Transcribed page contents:
━━━━━━━━━━━━━━━━

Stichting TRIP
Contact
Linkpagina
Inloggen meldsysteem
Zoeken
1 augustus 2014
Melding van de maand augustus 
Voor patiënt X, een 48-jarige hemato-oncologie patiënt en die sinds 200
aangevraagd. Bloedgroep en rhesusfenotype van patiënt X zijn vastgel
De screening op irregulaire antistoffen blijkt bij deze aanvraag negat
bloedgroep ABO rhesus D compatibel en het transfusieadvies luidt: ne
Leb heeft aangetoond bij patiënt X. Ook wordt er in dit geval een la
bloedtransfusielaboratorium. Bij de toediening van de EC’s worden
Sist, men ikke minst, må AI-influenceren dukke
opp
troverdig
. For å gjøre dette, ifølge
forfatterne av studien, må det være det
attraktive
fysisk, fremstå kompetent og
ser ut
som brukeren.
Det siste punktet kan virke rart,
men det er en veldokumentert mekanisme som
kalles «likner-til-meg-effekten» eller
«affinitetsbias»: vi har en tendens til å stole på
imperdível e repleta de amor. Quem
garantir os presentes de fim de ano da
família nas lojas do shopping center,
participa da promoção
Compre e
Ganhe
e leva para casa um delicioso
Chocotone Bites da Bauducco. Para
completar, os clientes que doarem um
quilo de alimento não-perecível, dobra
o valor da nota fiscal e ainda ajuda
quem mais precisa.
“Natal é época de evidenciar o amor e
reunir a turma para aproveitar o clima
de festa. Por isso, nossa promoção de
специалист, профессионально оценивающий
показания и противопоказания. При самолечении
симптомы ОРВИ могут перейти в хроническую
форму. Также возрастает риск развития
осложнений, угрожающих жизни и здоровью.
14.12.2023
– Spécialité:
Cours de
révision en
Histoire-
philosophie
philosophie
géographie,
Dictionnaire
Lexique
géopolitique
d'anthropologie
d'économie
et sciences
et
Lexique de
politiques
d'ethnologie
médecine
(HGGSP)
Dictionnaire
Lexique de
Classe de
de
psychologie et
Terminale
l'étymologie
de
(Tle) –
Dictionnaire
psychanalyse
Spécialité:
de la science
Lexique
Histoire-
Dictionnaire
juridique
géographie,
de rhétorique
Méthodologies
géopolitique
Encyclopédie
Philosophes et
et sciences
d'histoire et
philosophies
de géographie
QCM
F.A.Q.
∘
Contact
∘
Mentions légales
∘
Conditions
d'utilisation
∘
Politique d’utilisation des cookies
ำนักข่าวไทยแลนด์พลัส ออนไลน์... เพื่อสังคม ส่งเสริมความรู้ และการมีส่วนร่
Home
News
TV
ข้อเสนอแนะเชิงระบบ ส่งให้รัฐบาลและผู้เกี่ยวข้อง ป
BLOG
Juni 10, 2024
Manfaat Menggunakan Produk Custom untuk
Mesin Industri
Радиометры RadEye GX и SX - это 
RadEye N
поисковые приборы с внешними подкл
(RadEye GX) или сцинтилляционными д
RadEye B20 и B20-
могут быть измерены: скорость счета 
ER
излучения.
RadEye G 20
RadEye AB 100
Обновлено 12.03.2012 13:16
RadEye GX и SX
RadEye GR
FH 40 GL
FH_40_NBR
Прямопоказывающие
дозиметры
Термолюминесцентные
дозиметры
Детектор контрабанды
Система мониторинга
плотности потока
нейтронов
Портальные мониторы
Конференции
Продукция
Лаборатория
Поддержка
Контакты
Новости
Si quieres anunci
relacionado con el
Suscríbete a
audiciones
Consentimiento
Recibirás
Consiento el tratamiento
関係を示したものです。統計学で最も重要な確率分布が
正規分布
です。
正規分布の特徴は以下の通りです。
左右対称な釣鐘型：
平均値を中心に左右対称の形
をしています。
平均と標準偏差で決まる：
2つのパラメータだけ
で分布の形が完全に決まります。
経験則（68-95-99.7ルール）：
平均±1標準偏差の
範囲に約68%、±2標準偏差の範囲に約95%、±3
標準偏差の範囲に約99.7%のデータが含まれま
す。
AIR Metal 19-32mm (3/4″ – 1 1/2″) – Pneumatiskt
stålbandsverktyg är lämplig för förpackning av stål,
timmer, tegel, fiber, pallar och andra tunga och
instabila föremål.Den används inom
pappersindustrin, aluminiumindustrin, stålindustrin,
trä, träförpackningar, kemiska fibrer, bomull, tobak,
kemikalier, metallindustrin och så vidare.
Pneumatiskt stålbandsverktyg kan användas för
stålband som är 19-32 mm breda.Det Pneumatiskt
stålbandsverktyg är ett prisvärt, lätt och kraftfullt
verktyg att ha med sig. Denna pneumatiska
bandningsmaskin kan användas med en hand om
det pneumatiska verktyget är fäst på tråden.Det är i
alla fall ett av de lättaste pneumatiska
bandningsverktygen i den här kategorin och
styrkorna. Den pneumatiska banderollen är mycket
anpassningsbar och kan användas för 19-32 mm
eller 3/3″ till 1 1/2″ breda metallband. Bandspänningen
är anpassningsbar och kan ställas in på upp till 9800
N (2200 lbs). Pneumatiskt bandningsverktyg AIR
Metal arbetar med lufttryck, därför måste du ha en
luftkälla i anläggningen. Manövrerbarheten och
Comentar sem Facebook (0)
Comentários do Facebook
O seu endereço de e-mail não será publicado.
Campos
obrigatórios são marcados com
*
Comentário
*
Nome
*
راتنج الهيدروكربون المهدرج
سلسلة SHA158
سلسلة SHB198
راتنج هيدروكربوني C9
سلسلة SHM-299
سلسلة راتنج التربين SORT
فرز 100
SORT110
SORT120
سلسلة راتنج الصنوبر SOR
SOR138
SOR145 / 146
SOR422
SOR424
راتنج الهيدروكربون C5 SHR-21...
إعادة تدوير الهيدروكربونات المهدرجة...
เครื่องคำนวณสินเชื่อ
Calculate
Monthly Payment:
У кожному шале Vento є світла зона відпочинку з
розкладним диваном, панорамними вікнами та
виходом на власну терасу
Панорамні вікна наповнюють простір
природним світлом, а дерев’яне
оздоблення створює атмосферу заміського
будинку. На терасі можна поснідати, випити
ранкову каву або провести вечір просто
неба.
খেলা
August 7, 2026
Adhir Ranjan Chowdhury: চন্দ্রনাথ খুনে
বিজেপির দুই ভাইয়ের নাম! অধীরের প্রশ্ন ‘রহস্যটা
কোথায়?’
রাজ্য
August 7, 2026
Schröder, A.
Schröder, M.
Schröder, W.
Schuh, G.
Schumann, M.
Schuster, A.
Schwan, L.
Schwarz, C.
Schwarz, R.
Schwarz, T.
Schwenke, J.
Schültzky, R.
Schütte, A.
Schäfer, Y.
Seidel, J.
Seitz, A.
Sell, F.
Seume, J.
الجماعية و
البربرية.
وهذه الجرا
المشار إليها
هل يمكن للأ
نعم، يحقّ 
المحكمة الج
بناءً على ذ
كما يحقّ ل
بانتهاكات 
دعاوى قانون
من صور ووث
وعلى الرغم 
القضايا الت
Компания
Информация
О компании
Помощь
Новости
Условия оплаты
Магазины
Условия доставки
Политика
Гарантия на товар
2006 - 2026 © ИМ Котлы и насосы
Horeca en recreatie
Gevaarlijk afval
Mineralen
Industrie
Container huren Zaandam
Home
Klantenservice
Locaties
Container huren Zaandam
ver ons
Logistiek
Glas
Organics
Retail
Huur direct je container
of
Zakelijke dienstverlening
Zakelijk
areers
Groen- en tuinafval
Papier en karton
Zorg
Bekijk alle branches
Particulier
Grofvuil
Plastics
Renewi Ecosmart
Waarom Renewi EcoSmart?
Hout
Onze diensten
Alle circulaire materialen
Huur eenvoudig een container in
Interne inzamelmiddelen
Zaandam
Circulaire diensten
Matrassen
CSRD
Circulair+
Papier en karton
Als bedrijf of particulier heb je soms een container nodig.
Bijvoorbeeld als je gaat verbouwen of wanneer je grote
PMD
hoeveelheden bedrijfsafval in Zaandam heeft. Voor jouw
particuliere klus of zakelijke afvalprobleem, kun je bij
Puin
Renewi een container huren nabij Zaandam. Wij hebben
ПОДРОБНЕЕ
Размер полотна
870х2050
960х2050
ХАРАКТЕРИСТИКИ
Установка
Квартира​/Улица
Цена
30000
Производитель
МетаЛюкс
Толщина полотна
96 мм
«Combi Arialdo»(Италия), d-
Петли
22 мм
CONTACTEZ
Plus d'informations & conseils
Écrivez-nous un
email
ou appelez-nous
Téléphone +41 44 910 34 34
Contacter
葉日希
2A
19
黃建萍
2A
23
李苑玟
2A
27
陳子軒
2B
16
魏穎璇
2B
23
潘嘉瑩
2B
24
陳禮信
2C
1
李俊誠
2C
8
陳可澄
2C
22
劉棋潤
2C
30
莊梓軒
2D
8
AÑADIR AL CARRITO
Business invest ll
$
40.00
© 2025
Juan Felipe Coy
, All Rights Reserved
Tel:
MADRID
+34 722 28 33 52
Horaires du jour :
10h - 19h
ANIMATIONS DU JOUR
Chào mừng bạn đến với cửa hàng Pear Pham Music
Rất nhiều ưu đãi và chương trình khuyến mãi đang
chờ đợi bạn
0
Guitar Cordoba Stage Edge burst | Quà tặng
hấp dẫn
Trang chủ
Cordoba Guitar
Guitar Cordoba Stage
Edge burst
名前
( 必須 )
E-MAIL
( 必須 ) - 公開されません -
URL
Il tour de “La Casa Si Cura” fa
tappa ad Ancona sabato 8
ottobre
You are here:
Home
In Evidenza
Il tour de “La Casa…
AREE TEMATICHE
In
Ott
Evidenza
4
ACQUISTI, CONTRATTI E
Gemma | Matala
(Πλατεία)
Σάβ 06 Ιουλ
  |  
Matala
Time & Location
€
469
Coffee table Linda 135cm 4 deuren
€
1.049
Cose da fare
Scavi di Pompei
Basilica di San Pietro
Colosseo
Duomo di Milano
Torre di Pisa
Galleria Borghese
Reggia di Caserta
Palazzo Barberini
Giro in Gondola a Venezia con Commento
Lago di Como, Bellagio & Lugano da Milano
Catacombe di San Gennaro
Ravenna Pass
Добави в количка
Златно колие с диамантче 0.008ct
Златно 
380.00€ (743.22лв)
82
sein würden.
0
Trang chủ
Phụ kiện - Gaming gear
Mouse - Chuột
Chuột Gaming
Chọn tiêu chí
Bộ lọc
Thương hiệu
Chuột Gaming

━━━━━━━━━━━━━━━━

DESCRIPTION OF THE TASK: Set down only the lines above that fall between the line holding "Schwarz, R." and the line holding "Plus d'informations & conseils", inclusive, keeping each exact.

TASK RESULT:
Schwarz, R.
Schwarz, T.
Schwenke, J.
Schültzky, R.
Schütte, A.
Schäfer, Y.
Seidel, J.
Seitz, A.
Sell, F.
Seume, J.
الجماعية و
البربرية.
وهذه الجرا
المشار إليها
هل يمكن للأ
نعم، يحقّ 
المحكمة الج
بناءً على ذ
كما يحقّ ل
بانتهاكات 
دعاوى قانون
من صور ووث
وعلى الرغم 
القضايا الت
Компания
Информация
О компании
Помощь
Новости
Условия оплаты
Магазины
Условия доставки
Политика
Гарантия на товар
2006 - 2026 © ИМ Котлы и насосы
Horeca en recreatie
Gevaarlijk afval
Mineralen
Industrie
Container huren Zaandam
Home
Klantenservice
Locaties
Container huren Zaandam
ver ons
Logistiek
Glas
Organics
Retail
Huur direct je container
of
Zakelijke dienstverlening
Zakelijk
areers
Groen- en tuinafval
Papier en karton
Zorg
Bekijk alle branches
Particulier
Grofvuil
Plastics
Renewi Ecosmart
Waarom Renewi EcoSmart?
Hout
Onze diensten
Alle circulaire materialen
Huur eenvoudig een container in
Interne inzamelmiddelen
Zaandam
Circulaire diensten
Matrassen
CSRD
Circulair+
Papier en karton
Als bedrijf of particulier heb je soms een container nodig.
Bijvoorbeeld als je gaat verbouwen of wanneer je grote
PMD
hoeveelheden bedrijfsafval in Zaandam heeft. Voor jouw
particuliere klus of zakelijke afvalprobleem, kun je bij
Puin
Renewi een container huren nabij Zaandam. Wij hebben
ПОДРОБНЕЕ
Размер полотна
870х2050
960х2050
ХАРАКТЕРИСТИКИ
Установка
Квартира​/Улица
Цена
30000
Производитель
МетаЛюкс
Толщина полотна
96 мм
«Combi Arialdo»(Италия), d-
Петли
22 мм
CONTACTEZ
Plus d'informations & conseils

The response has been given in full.